By scaling down the number of TFs in reprogramming cocktail, we found exogenous Brn4 and c-Myc factors are dispensable. eSox17 and Klf4 are necessary and sufficient to generate iNSCs. This two-factor cocktail drives direct reprogramming to neural lineage without passing a pluripotent state, demonstrated by the lack of pluripotency gene activation using an Oct4-GFP reporter and Nanog-CreER lineage tracing system. In addition, metabolic assays revealed that Klf4 induces glycolysis essential for iNSC reprogramming.

To uncover the molecular mechanism underlying the unique ability of eSox17 to generate iNSCs, we investigated transcriptional dynamic and chromatin accessibility during neural reprogramming. Global gene expression and chromatin opening are similar at the early stage of reprogramming with different Sox factors.

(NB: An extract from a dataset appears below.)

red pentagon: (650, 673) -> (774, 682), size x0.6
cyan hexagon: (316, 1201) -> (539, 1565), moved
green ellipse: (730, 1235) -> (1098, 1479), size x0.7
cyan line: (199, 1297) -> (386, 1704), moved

Compared with Sox2 and Sox17, eSox17 differentially targets genomic loci with canonical Sox:Oct DNA elements and activates a small subset of genes to mediate cell fate change during neural reprogramming. Importantly, exogenous TF silencing is required to mature reprogramming cells into iNSCs at the late stage.

In summary, this study shows eSox17 enables robust reprogramming of somatic cells into iNSCs. The translation of these findings to human iNSC generation could lead to readily available, authentic and personalized cell models for neurodegenerative diseases that bypass the shortcomings associated with iPSC-based strategies. The application of eTFs to generate desired cell types could provide promising cell sources for research and regenerative medicine.